And then there is November

I don't know why I am surprised this time of year when temperatures plummet and winter begins to close around us. I know it is coming. Feel the pull of winter as fall air cools the house and summer furniture gets pulled inside and wrapped up for the season. I even like the falling of a million leaves in our back yard as all the green of the lawn gives way to copper and brown. In many ways it is the crisping of the season I am drawn to as a welcome change from the high humidity of August. I look forward to the relief from the temperamental back and forth of September and October until finally we slip into solid and definite winter air.
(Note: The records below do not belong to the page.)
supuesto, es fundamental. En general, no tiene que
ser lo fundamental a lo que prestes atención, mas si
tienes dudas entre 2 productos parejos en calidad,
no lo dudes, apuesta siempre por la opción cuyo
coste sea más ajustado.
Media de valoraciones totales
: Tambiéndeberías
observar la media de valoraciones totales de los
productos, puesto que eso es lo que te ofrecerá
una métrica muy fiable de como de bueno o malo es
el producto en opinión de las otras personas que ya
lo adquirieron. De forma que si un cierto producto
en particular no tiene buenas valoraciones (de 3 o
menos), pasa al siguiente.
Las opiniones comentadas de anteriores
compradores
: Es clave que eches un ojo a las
I've always lived in the Northeast so I have never experienced the dark long winters of the Midwest or the milder winters of the South or the all year sunshine of the West. So this revolution of seasons has been all that I've known. Each season holds things that draw me in and are familiar. In many ways the seasonal change is a constant I can depend on; spring will be warm and rainy, summer hot and humid, fall crisp and cleansing, and winter cold and snowy. But for some reason winter, for me, is a time for  reflection and missing and longing for things and people long gone.
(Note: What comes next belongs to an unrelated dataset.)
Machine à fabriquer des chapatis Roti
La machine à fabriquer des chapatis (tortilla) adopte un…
I know I tend toward a sort of poet's melancholy most of the time but it becomes so much more enhanced this time of year. I don't make lists of what I am thankful for on Thanksgiving or feel the excitement of the new year on New Year's Eve. And I have to force myself to not watch It's a Wonderful Life on Christmas Eve because I will be filled with my own ghosts that will not be whisked away by morning. My ghosts will stand at my shoulder and remind me that they no longer exist in the tangible.

They will rise when released as I unwrap Christmas decorations and holiday plates. They will call to me with aromas I will duplicate while cooking and gather around me as I decorate the tree with their memories. They will forever be a lost parts of me that I will never fill again. These little ghostly holes that are etched into my skin like ancient crumbling lace from some sad Dickens character hoping for the past to close like a door that can lock them away.

I will name them. Speak of them. Miss them. But never will I ever be able to replace them. Any of them. I realize now that I will feel their loss forever; these missing voices. Their smiles, smirks, anger, laughter and tears are still all here within me and I will hold these things close to me like a candle's flame so I can somehow feel their warmth near me once more.